Listed entries section start

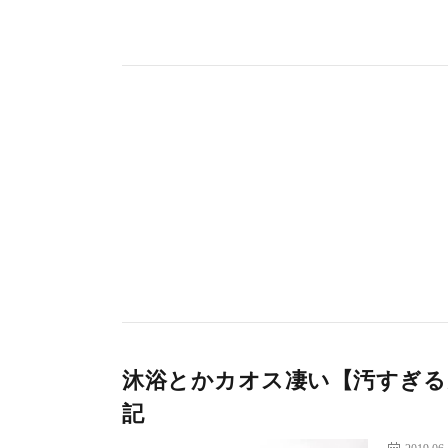
沐浴とかカオス凄い【汚すぎる
記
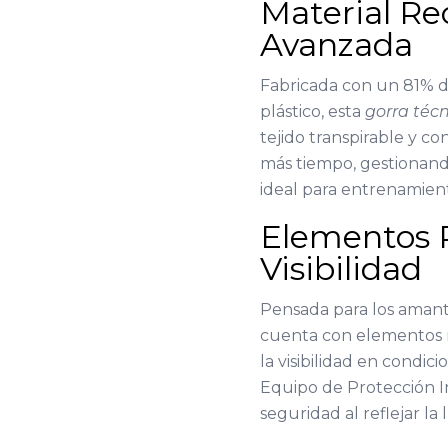
Material Re
Avanzada
Fabricada con un 81% d
plástico, esta
gorra téc
tejido transpirable y c
más tiempo, gestionand
ideal para entrenamient
Elementos R
Visibilidad
Pensada para los aman
cuenta con elementos r
la visibilidad en condic
Equipo de Protección Ind
seguridad al reflejar la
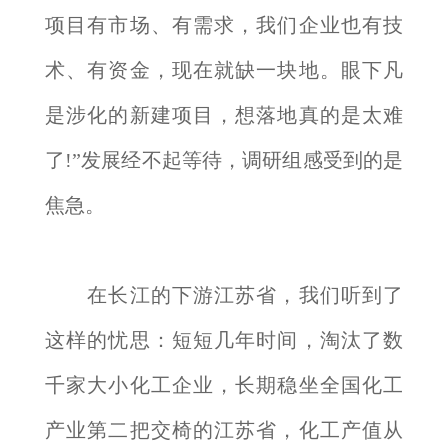
项目有市场、有需求，我们企业也有技
术、有资金，现在就缺一块地。眼下凡
是涉化的新建项目，想落地真的是太难
了!”发展经不起等待，调研组感受到的是
焦急。
在长江的下游江苏省，我们听到了
这样的忧思：短短几年时间，淘汰了数
千家大小化工企业，长期稳坐全国化工
产业第二把交椅的江苏省，化工产值从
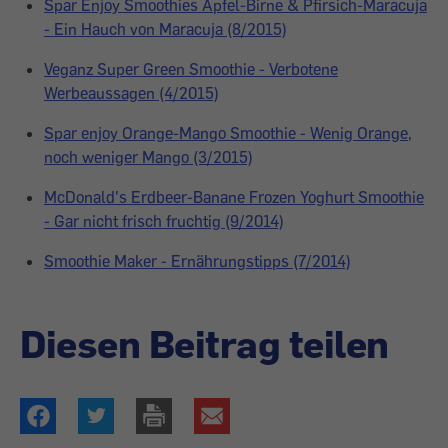
Spar Enjoy Smoothies Apfel-Birne & Pfirsich-Maracuja
- Ein Hauch von Maracuja (8/2015)
Veganz Super Green Smoothie - Verbotene
Werbeaussagen (4/2015)
Spar enjoy Orange-Mango Smoothie - Wenig Orange,
noch weniger Mango (3/2015)
McDonald's Erdbeer-Banane Frozen Yoghurt Smoothie
- Gar nicht frisch fruchtig (9/2014)
Smoothie Maker - Ernährungstipps (7/2014)
Diesen Beitrag teilen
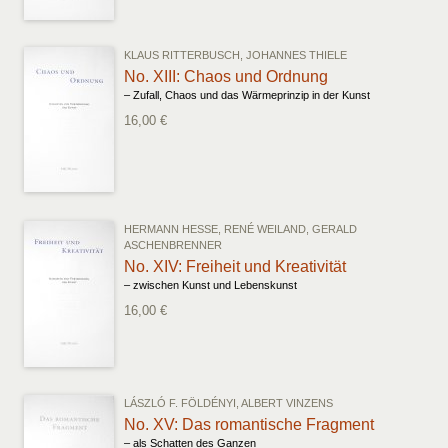
KLAUS RITTERBUSCH, JOHANNES THIELE
No. XIII: Chaos und Ordnung
– Zufall, Chaos und das Wärmeprinzip in der Kunst
16,00 €
HERMANN HESSE, RENÉ WEILAND, GERALD
ASCHENBRENNER
No. XIV: Freiheit und Kreativität
– zwischen Kunst und Lebenskunst
16,00 €
LÁSZLÓ F. FÖLDÉNYI, ALBERT VINZENS
No. XV: Das romantische Fragment
– als Schatten des Ganzen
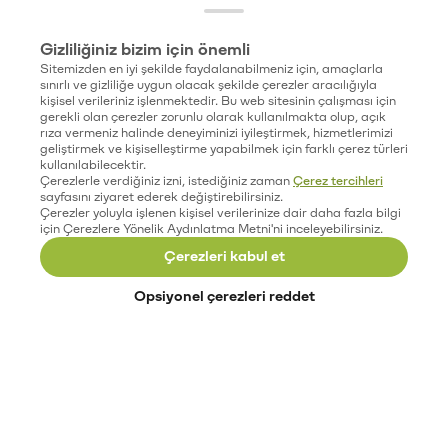
Gizliliğiniz bizim için önemli
Sitemizden en iyi şekilde faydalanabilmeniz için, amaçlarla
sınırlı ve gizliliğe uygun olacak şekilde çerezler aracılığıyla
kişisel verileriniz işlenmektedir. Bu web sitesinin çalışması için
gerekli olan çerezler zorunlu olarak kullanılmakta olup, açık
rıza vermeniz halinde deneyiminizi iyileştirmek, hizmetlerimizi
geliştirmek ve kişiselleştirme yapabilmek için farklı çerez türleri
kullanılabilecektir.
Çerezlerle verdiğiniz izni, istediğiniz zaman
Çerez tercihleri
sayfasını ziyaret ederek değiştirebilirsiniz.
Çerezler yoluyla işlenen kişisel verilerinize dair daha fazla bilgi
için Çerezlere Yönelik Aydınlatma Metni'ni inceleyebilirsiniz.
Çerezleri kabul et
Opsiyonel çerezleri reddet
Paribu’yu keşfet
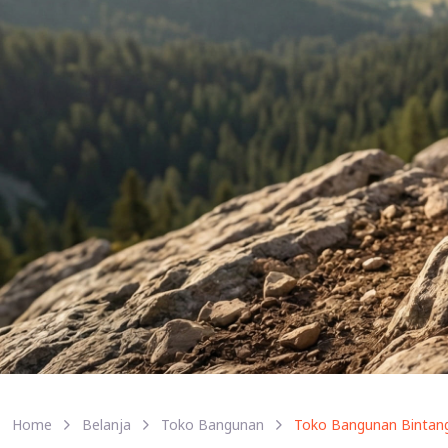
Home
Belanja
Toko Bangunan
Toko Bangunan Bintang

Listed entries section end

Please repeat all of the data exactly as it stands, leaving the pictures out.

Exercise solution:
沐浴とかカオス凄い【汚すぎる
記
Material Re
Avanzada
Fabricada con un 81% d
plástico, esta
gorra téc
tejido transpirable y c
más tiempo, gestionand
ideal para entrenamient
Elementos R
Visibilidad
Pensada para los aman
cuenta con elementos r
la visibilidad en condic
Equipo de Protección Ind
seguridad al reflejar la
项目有市场、有需求，我们企业也有技
术、有资金，现在就缺一块地。眼下凡
是涉化的新建项目，想落地真的是太难
了!”发展经不起等待，调研组感受到的是
焦急。
在长江的下游江苏省，我们听到了
这样的忧思：短短几年时间，淘汰了数
千家大小化工企业，长期稳坐全国化工
产业第二把交椅的江苏省，化工产值从
Spar Enjoy Smoothies Apfel-Birne & Pfirsich-Maracuja
- Ein Hauch von Maracuja (8/2015)
Veganz Super Green Smoothie - Verbotene
Werbeaussagen (4/2015)
Spar enjoy Orange-Mango Smoothie - Wenig Orange,
noch weniger Mango (3/2015)
McDonald's Erdbeer-Banane Frozen Yoghurt Smoothie
- Gar nicht frisch fruchtig (9/2014)
Smoothie Maker - Ernährungstipps (7/2014)
Diesen Beitrag teilen
KLAUS RITTERBUSCH, JOHANNES THIELE
No. XIII: Chaos und Ordnung
– Zufall, Chaos und das Wärmeprinzip in der Kunst
16,00 €
HERMANN HESSE, RENÉ WEILAND, GERALD
ASCHENBRENNER
No. XIV: Freiheit und Kreativität
– zwischen Kunst und Lebenskunst
16,00 €
LÁSZLÓ F. FÖLDÉNYI, ALBERT VINZENS
No. XV: Das romantische Fragment
– als Schatten des Ganzen
Gizliliğiniz bizim için önemli
Sitemizden en iyi şekilde faydalanabilmeniz için, amaçlarla
sınırlı ve gizliliğe uygun olacak şekilde çerezler aracılığıyla
kişisel verileriniz işlenmektedir. Bu web sitesinin çalışması için
gerekli olan çerezler zorunlu olarak kullanılmakta olup, açık
rıza vermeniz halinde deneyiminizi iyileştirmek, hizmetlerimizi
geliştirmek ve kişiselleştirme yapabilmek için farklı çerez türleri
kullanılabilecektir.
Çerezlerle verdiğiniz izni, istediğiniz zaman
Çerez tercihleri
sayfasını ziyaret ederek değiştirebilirsiniz.
Çerezler yoluyla işlenen kişisel verilerinize dair daha fazla bilgi
için Çerezlere Yönelik Aydınlatma Metni'ni inceleyebilirsiniz.
Çerezleri kabul et
Opsiyonel çerezleri reddet
Paribu’yu keşfet
Home
Belanja
Toko Bangunan
Toko Bangunan Bintang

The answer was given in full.